A reported £20,000 was spent on legal fees to ensure the script was written in a way to not attract lawsuits.
===Shooting===
The movie was shot entirely on location in early 1967 and contains much period footage of central London, including shots of Marble Arch, Trafalgar Square, Little Venice and Kensal Green. Shots of the gang meeting up prior to the robbery were filmed at Leyton Orient Football Club during a match with Swindon Town. The gang's airfield hideout was filmed at RAF Graveley. Filming occurred at New York Harbor and Arbour Hill Prison in Dublin. The robbery itself was shot to the east of Theddingworth in Leicestershire.

==Reception==
===Box office===
According to producer Michael Deeley the film did "good business" on release. It was not a big hit in the US; Peter Yates called it "very poorly exploited".

===Critical===
The critical response to Robbery over the years was summarised by Peter Elliott in 2014: "Robbery was praised by a number of critics upon its release.... However, time and culture have not been kind to Yates' film, and it has, to a very large extent, been relegated to a footnote in British crime cinema". Beyond critical opinion, the location-shot car chase at the beginning of the film has been very influential. It was seen by Steve McQueen and led him and producer Philip D'Antoni to approve Yates as the director of Bullitt (1968). The car chase in Bullitt has been called "revolutionary" and "one of the most exciting car chases in film history".

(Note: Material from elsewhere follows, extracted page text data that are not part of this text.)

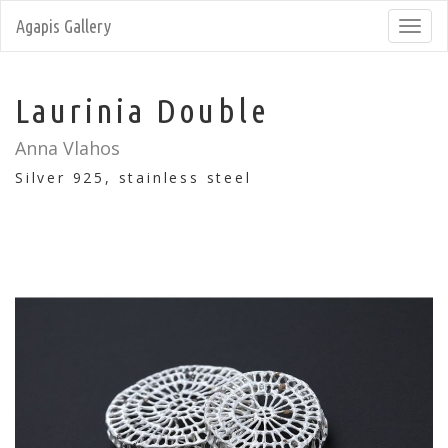
Agapis Gallery
Toggl
navig
Laurinia Double
Anna Vlahos
Silver 925, stainless steel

Variety called the film "a cleverly-spun suspense story with authentic British locale shooting" and added that "the screenplay [...] deliberately puzzles the action and gives inventive and unexpected twists to the plot which add to the overall suspense. Dialog is minimal and used only when absolutely necessary".

The Evening Standard called it "highly entertaining".

Boxoffice reviewed the film as "crisply photographed, immaculately edited and technically absorbing."

Leslie Halliwell said: "Heavy-going fictionalised account of the famous train robbery of 1963; best seen as standard cops and robbers, with some good chase sequences". Filmink called it "terrific" with "Baker at his scowly best".

The Radio Times Guide to Films gave the film 3/5 stars: "Following the Great Train Robbery of 1963, several film projects were announced, but this is the only British production to have got off the ground. It never fulfils the promise of its opening car chase, during which one vehicle mows down a policeman and a procession of schoolchildren. Thereafter, the plotting and execution of the robbery seems rather trite, and the fictitious characters are not half as colourful as the real-life Ronnie Biggs and company. But there is more action towards the end, enough to impress Hollywood, who summoned Peter Yates to direct Bullitt". (However nobody is mown down in the car chase and it was actually that sequence at the start of the film which earned Yates the Bullitt job.)

===Awards===
The film won the best original British screenplay award (for Edward Boyd, Peter Yates, and George Markstein) from the Writers Guild of Great Britain.

==Home media==
Robbery was released on DVD for the first time in 2008. Before this, the only copies in circulation had been from a VHS release in the 1980s.

In August 2015, a remastered version was released on Kino Lorber Blu-ray and DVD, scanned at 2K and fully restored to its original aspect ratio, along with some special features.